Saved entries
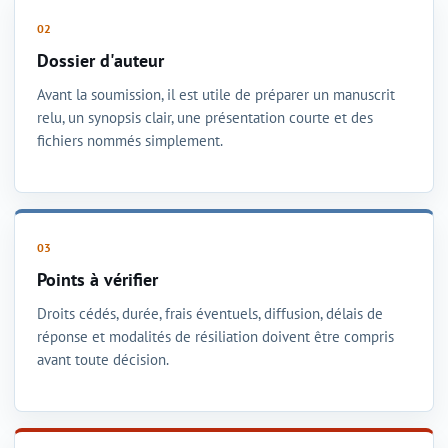
Dossier d'auteur
Avant la soumission, il est utile de préparer un manuscrit
relu, un synopsis clair, une présentation courte et des
fichiers nommés simplement.
Points à vérifier
Droits cédés, durée, frais éventuels, diffusion, délais de
réponse et modalités de résiliation doivent être compris
avant toute décision.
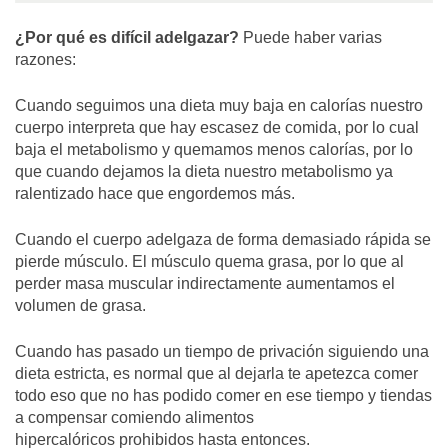
¿Por qué es difícil adelgazar?
Puede haber varias
razones:
Cuando seguimos una dieta muy baja en calorías nuestro
cuerpo interpreta que hay escasez de comida, por lo cual
baja el metabolismo y quemamos menos calorías, por lo
que cuando dejamos la dieta nuestro metabolismo ya
ralentizado hace que engordemos más.
Cuando el cuerpo adelgaza de forma demasiado rápida se
pierde músculo. El músculo quema grasa, por lo que al
perder masa muscular indirectamente aumentamos el
volumen de grasa.
Cuando has pasado un tiempo de privación siguiendo una
dieta estricta, es normal que al dejarla te apetezca comer
todo eso que no has podido comer en ese tiempo y tiendas
a compensar comiendo alimentos
hipercalóricos prohibidos hasta entonces.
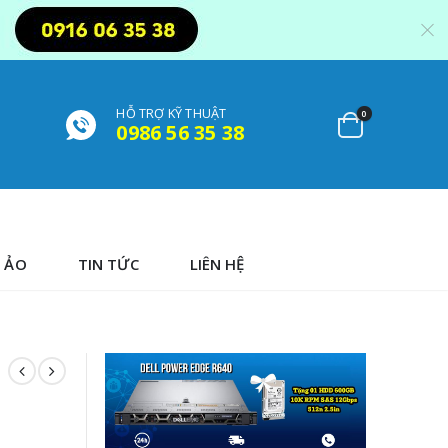
HỖ TRỢ KỸ THUẬT
0
0986 56 35 38
 ẢO
TIN TỨC
LIÊN HỆ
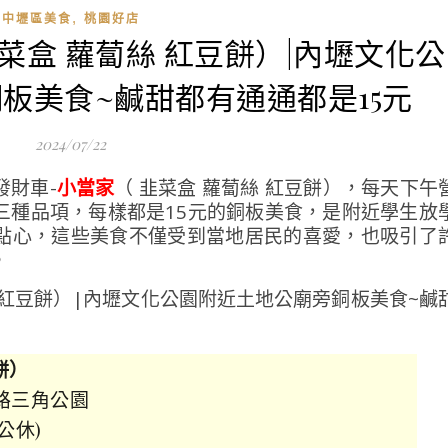
,
中壢區美食
桃園好店
韭菜盒 蘿蔔絲 紅豆餅）|內壢文化公
板美食~鹹甜都有通通都是15元
2024/07/22
發財車-
小當家
（ 韭菜盒 蘿蔔絲 紅豆餅），每天下午
三種品項，每樣都是15元的銅板美食，是附近學生放
點心，這些美食不僅受到當地居民的喜愛，也吸引了
。
餅）
林路三角公園
日公休)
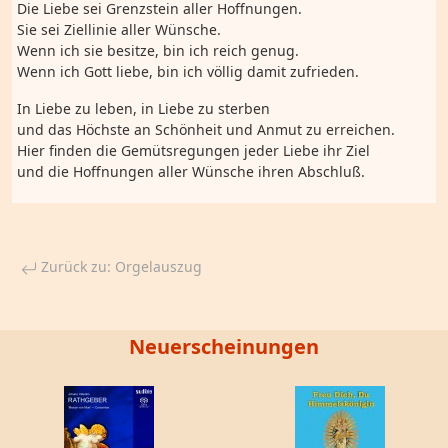
Die Liebe sei Grenzstein aller Hoffnungen.
Sie sei Ziellinie aller Wünsche.
Wenn ich sie besitze, bin ich reich genug.
Wenn ich Gott liebe, bin ich völlig damit zufrieden.
In Liebe zu leben, in Liebe zu sterben
und das Höchste an Schönheit und Anmut zu erreichen.
Hier finden die Gemütsregungen jeder Liebe ihr Ziel
und die Hoffnungen aller Wünsche ihren Abschluß.
Zurück zu: Orgelauszug
Neuerscheinungen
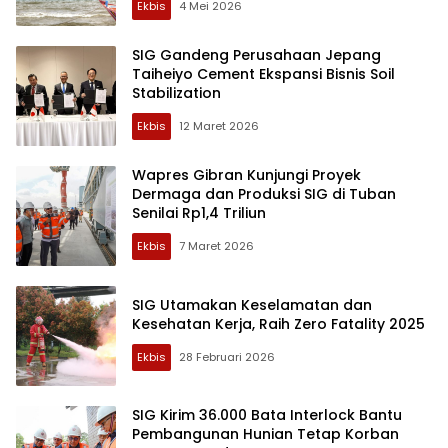
Ekbis
4 Mei 2026
SIG Gandeng Perusahaan Jepang
Taiheiyo Cement Ekspansi Bisnis Soil
Stabilization
Ekbis
12 Maret 2026
Wapres Gibran Kunjungi Proyek
Dermaga dan Produksi SIG di Tuban
Senilai Rp1,4 Triliun
Ekbis
7 Maret 2026
SIG Utamakan Keselamatan dan
Kesehatan Kerja, Raih Zero Fatality 2025
Ekbis
28 Februari 2026
SIG Kirim 36.000 Bata Interlock Bantu
Pembangunan Hunian Tetap Korban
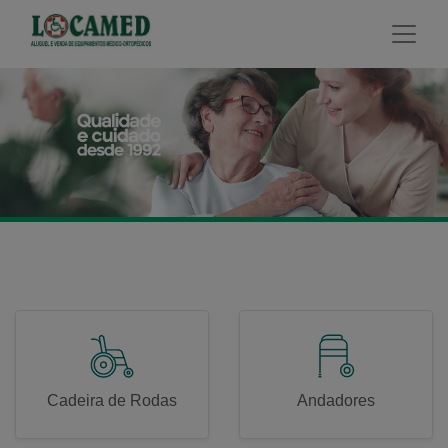
modal-check
Cadeira de Rodas
Andadores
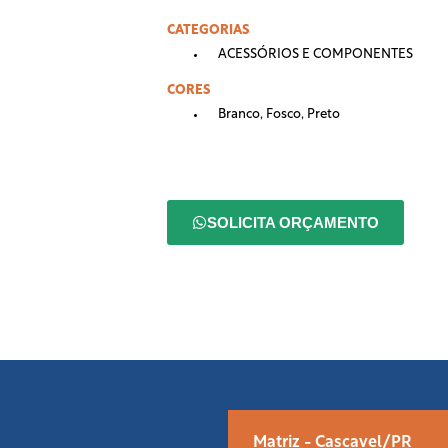
CATEGORIAS
ACESSÓRIOS E COMPONENTES
CORES
Branco
,
Fosco
,
Preto
SOLICITA ORÇAMENTO
Matriz - Cascavel/PR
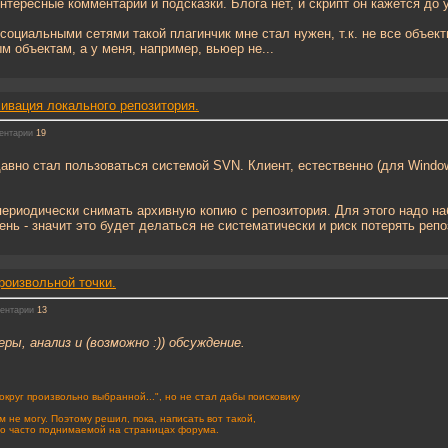
интересные комментарии и подсказки. Блога нет, и скрипт он кажется до 
 социальными сетями такой плагинчик мне стал нужен, т.к. не все объе
 объектам, а у меня, например, вьюер не...
ивация локального репозитория.
ентарии
19
вно стал пользоваться системой SVN. Клиент, естественно (для Windows
ериодически снимать архивную копию с репозитория. Для этого надо наби
лень - значит это будет делаться не систематически и риск потерять репо
роизвольной точки.
ентарии
13
ры, анализ и (возможно :)) обсуждение.
округ произвольно выбранной...", но не стал дабы поисковику
ом не могу. Поэтому решил, пока, написать вот такой,
о часто поднимаемой на страницах форума.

**YOUR GOAL:** Keep to the lines above from the line with "a compensar comiendo alimentos" to the line with "In Liebe zu leben, in Liebe zu sterben", and set down exactly those, inclusive, with nothing else and every picture left out.

**EXERCISE RESPONSE:**
a compensar comiendo alimentos
hipercalóricos prohibidos hasta entonces.
HỖ TRỢ KỸ THUẬT
0
0986 56 35 38
 ẢO
TIN TỨC
LIÊN HỆ
,
中壢區美食
桃園好店
韭菜盒 蘿蔔絲 紅豆餅）|內壢文化公
板美食~鹹甜都有通通都是15元
2024/07/22
發財車-
小當家
（ 韭菜盒 蘿蔔絲 紅豆餅），每天下午
三種品項，每樣都是15元的銅板美食，是附近學生放
點心，這些美食不僅受到當地居民的喜愛，也吸引了
。
餅）
林路三角公園
日公休)
Die Liebe sei Grenzstein aller Hoffnungen.
Sie sei Ziellinie aller Wünsche.
Wenn ich sie besitze, bin ich reich genug.
Wenn ich Gott liebe, bin ich völlig damit zufrieden.
In Liebe zu leben, in Liebe zu sterben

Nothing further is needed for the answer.